What final product will form when alcoholic KOH is treated with 1,1- dirbomoethane ?

To determine the final product formed when 1,1-dibromoethane is treated with alcoholic KOH, we can follow these steps: ### Step 1: Identify the Reactants 1,1-Dibromoethane (C2H4Br2) is a compound with two bromine atoms attached to the first carbon atom of the ethane chain. Alcoholic KOH is a strong base that can facilitate elimination reactions. **Hint:** Look for the structure of 1,1-dibromoethane to visualize the bromine atoms' positions. ### Step 2: Understand the Reaction Type The reaction between 1,1-dibromoethane and alcoholic KOH is a dehydrohalogenation reaction.
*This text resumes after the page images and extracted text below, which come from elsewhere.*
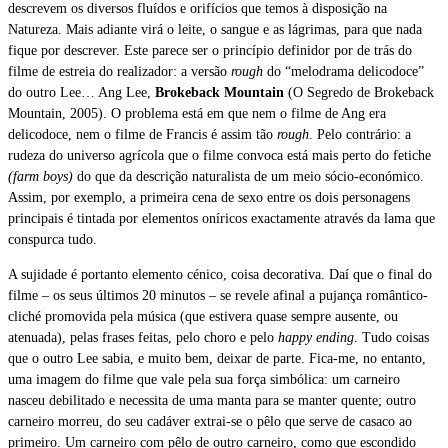
descrevem os diversos fluídos e orifícios que temos à disposição na
Natureza. Mais adiante virá o leite, o sangue e as lágrimas, para que nada
fique por descrever. Este parece ser o princípio definidor por de trás do
filme de estreia do realizador: a versão
rough
do “melodrama delicodoce”
do outro Lee… Ang Lee,
Brokeback Mountain
(O Segredo de Brokeback
Mountain, 2005). O problema está em que nem o filme de Ang era
delicodoce, nem o filme de Francis é assim tão
rough
. Pelo contrário: a
rudeza do universo agrícola que o filme convoca está mais perto do fetiche
(farm boys)
do que da descrição naturalista de um meio sócio-económico.
Assim, por exemplo, a primeira cena de sexo entre os dois personagens
principais é tintada por elementos oníricos exactamente através da lama que
conspurca tudo.
A sujidade é portanto elemento cénico, coisa decorativa. Daí que o final do
filme – os seus últimos 20 minutos – se revele afinal a pujança romântico-
cliché promovida pela música (que estivera quase sempre ausente, ou
atenuada), pelas frases feitas, pelo choro e pelo
happy ending
. Tudo coisas
que o outro Lee sabia, e muito bem, deixar de parte. Fica-me, no entanto,
uma imagem do filme que vale pela sua força simbólica: um carneiro
nasceu debilitado e necessita de uma manta para se manter quente; outro
carneiro morreu, do seu cadáver extrai-se o pêlo que serve de casaco ao
primeiro. Um carneiro com pêlo de outro carneiro, como que escondido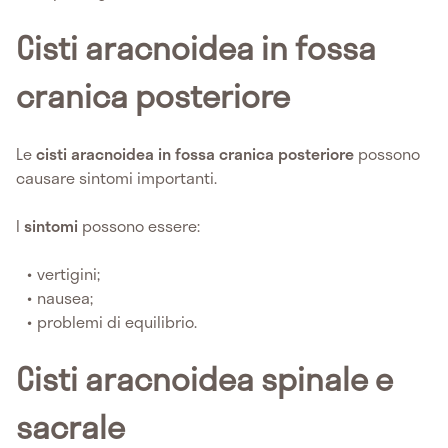
Cisti aracnoidea in fossa
cranica posteriore
Le
cisti aracnoidea in fossa cranica posteriore
possono
causare sintomi importanti.
I
sintomi
possono essere:
vertigini;
nausea;
problemi di equilibrio.
Cisti aracnoidea spinale e
sacrale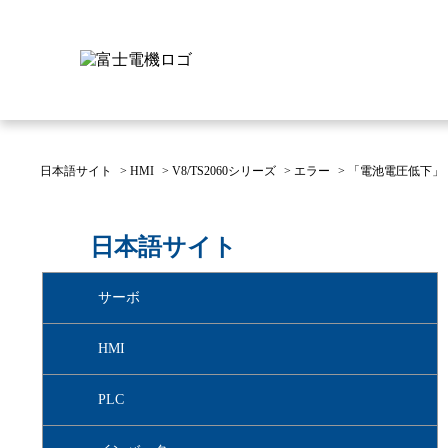
日本語サイト
>
HMI
>
V8/TS2060シリーズ
>
エラー
>
「電池電圧低下」
富士電機について
製品情報
IR 株主・投資家情報
サステナビリティ
採用情報
お問い合わせ
日本語サイト
富士電機についてのトップ
株主・投資家情報のトップ
サステナビリティのトップ
お問い合わせのトップへ
製品情報のトップへ
採用情報のトップへ
サーボ
へ
へ
へ
HMI
PLC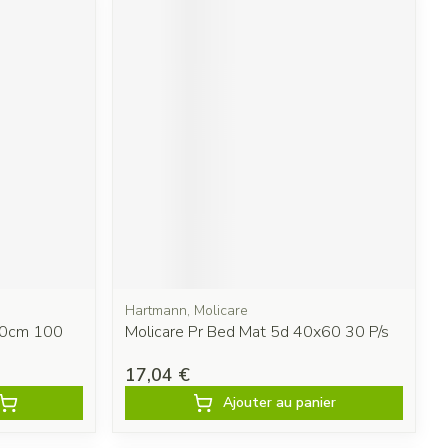
Hartmann, Molicare
10cm 100
Molicare Pr Bed Mat 5d 40x60 30 P/s
17,04 €
Ajouter au panier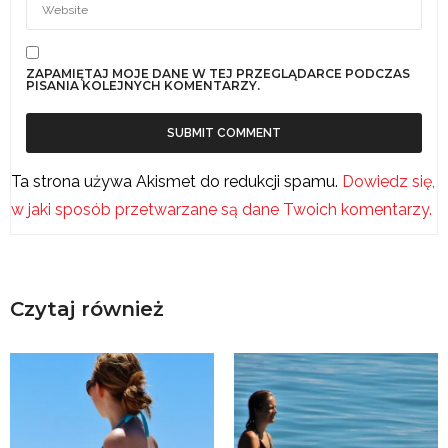
ZAPAMIĘTAJ MOJE DANE W TEJ PRZEGLĄDARCE PODCZAS
PISANIA KOLEJNYCH KOMENTARZY.
Ta strona używa Akismet do redukcji spamu.
Dowiedz się,
w jaki sposób przetwarzane są dane Twoich komentarzy.
Czytaj również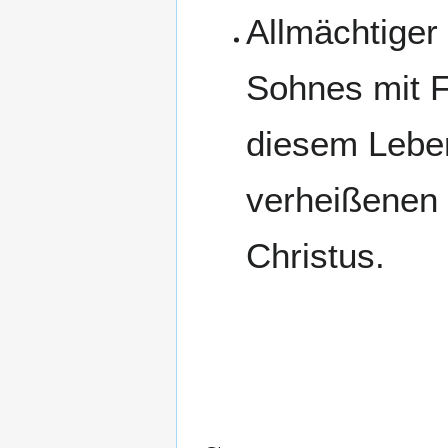
Allmächtiger 
Sohnes mit F
diesem Leben
verheißenen 
Christus.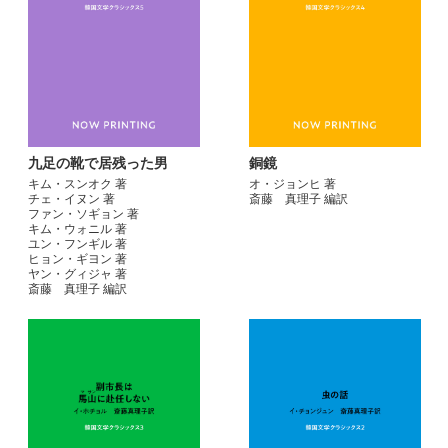
九足の靴で居残った男
銅鏡
キム・スンオク 著
オ・ジョンヒ 著
チェ・イヌン 著
斎藤 真理子 編訳
ファン・ソギョン 著
キム・ウォニル 著
ユン・フンギル 著
ヒョン・ギヨン 著
ヤン・グィジャ 著
斎藤 真理子 編訳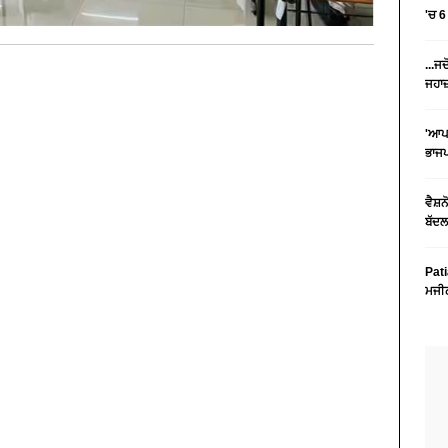
'ਚ 
...ਜ
ਜਹਾਜ਼
'ਆਪਣ
ਭਾਜ
ਵੈਸ਼ਨ
ਬੱਦਲ
Pati
ਮਜੀਠ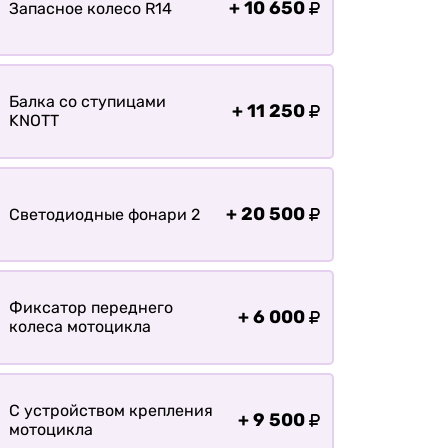
+
10 650
Запасное колесо R14
Балка со ступицами
+
11 250
KNOTT
+
20 500
Светодиодные фонари 2
Фиксатор переднего
+
6 000
колеса мотоцикла
С устройством крепления
+
9 500
мотоцикла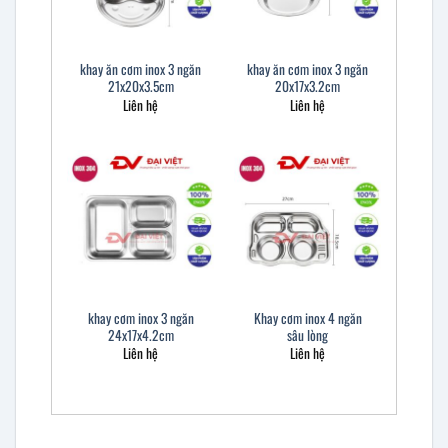
khay ăn cơm inox 3 ngăn
khay ăn cơm inox 3 ngăn
21x20x3.5cm
20x17x3.2cm
Liên hệ
Liên hệ
khay cơm inox 3 ngăn
Khay cơm inox 4 ngăn
24x17x4.2cm
sâu lòng
Liên hệ
Liên hệ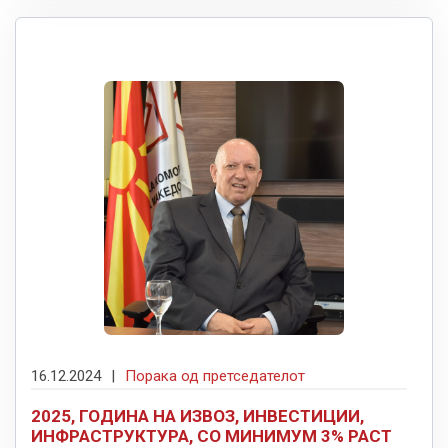
16.12.2024
|
Порака од претседателот
2025, ГОДИНА НА ИЗВОЗ, ИНВЕСТИЦИИ,
ИНФРАСТРУКТУРА, СО МИНИМУМ 3% РАСТ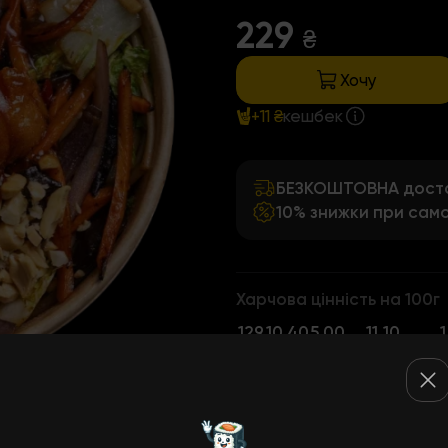
229
₴
Хочу
+11 ₴
кешбек
БЕЗКОШТОВНА достав
10% знижки при само
Харчова цінність на 100г
129
10,40
5,00
11,10
ккал
Білки
Жири
Вуглеводи
Клі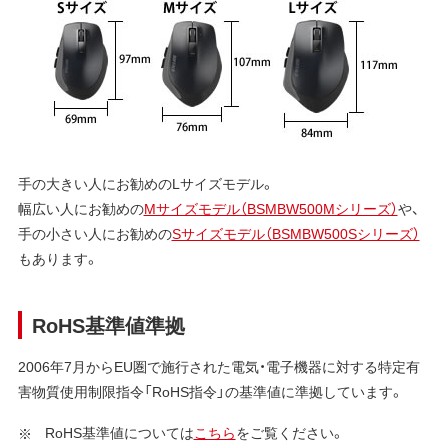
手の大きい人にお勧めのLサイズモデル。
幅広い人にお勧めの
Mサイズモデル（BSMBW500Mシリーズ）
や、
手の小さい人にお勧めの
Sサイズモデル（BSMBW500Sシリーズ）
もあります。
RoHS基準値準拠
2006年7月からEU圏で施行された電気・電子機器に対する特定有
害物質使用制限指令「RoHS指令」の基準値に準拠しています。
RoHS基準値については
こちら
をご覧ください。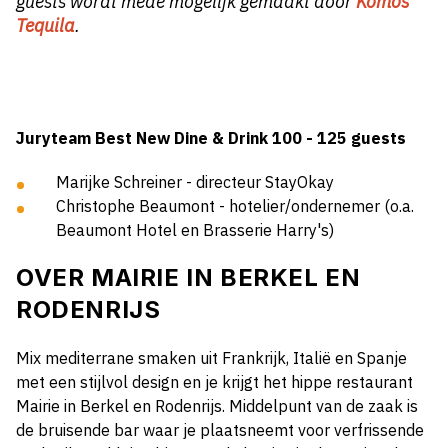
guests wordt mede mogelijk gemaakt door
Komos
Tequila
.
Juryteam Best New
Dine & Drink 100 - 125 guests
Marijke Schreiner - directeur StayOkay
Christophe Beaumont - hotelier/ondernemer (o.a.
Beaumont Hotel en Brasserie Harry's)
OVER
MAIRIE IN BERKEL EN
RODENRIJS
Mix mediterrane smaken uit Frankrijk, Italië en Spanje
met een stijlvol design en je krijgt het hippe restaurant
Mairie in Berkel en Rodenrijs. Middelpunt van de zaak is
de bruisende bar waar je plaatsneemt voor verfrissende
This means that the reaction will involve the elimination of hydrogen halides (HBr in this case). **Hint:** Remember that dehydrohalogenation typically leads to the formation of alkenes or alkynes. ### Step 3: Mechanism of the Reaction 1. The alcoholic KOH will act on the 1,1-dibromoethane. The potassium (K) will bond with one of the bromine (Br) atoms, leading to the elimination of KBr. 2. The hydroxide ion (OH-) will abstract a hydrogen atom from the adjacent carbon, resulting in the formation of a double bond. **Hint:** Focus on how the elimination of Br and H occurs to form a double bond. ### Step 4: First Elimination After the first elimination, we will have: - CH2=CHBr (vinyl bromide) **Hint:** Keep track of the changes in the molecular structure after each step. ### Step 5: Second Elimination Now, the vinyl bromide (CH2=CHBr) will undergo a similar reaction: 1. KOH will again react, with K bonding to Br and OH- taking H from the carbon adjacent to the Br. 2. This results in the formation of a triple bond. The final product after the second elimination will be: - C≡C (ethyne or acetylene) **Hint:** Consider the stability of the formed product and the type of bonds created during the reaction. ### Step 6: Identify Side Products Along with the main product (ethyne), the side products of the reaction will be: - 2 KBr (from the two eliminations) - 2 water molecules (from the hydroxide ions abstracting hydrogen) **Hint:** Always account for the by-products formed during the reaction. ### Conclusion The final product formed when 1,1-dibromoethane is treated with alcoholic KOH is ethyne (acetylene). The side products are KBr and water. **Final Answer:** Ethyne (C2H2) is the main product formed.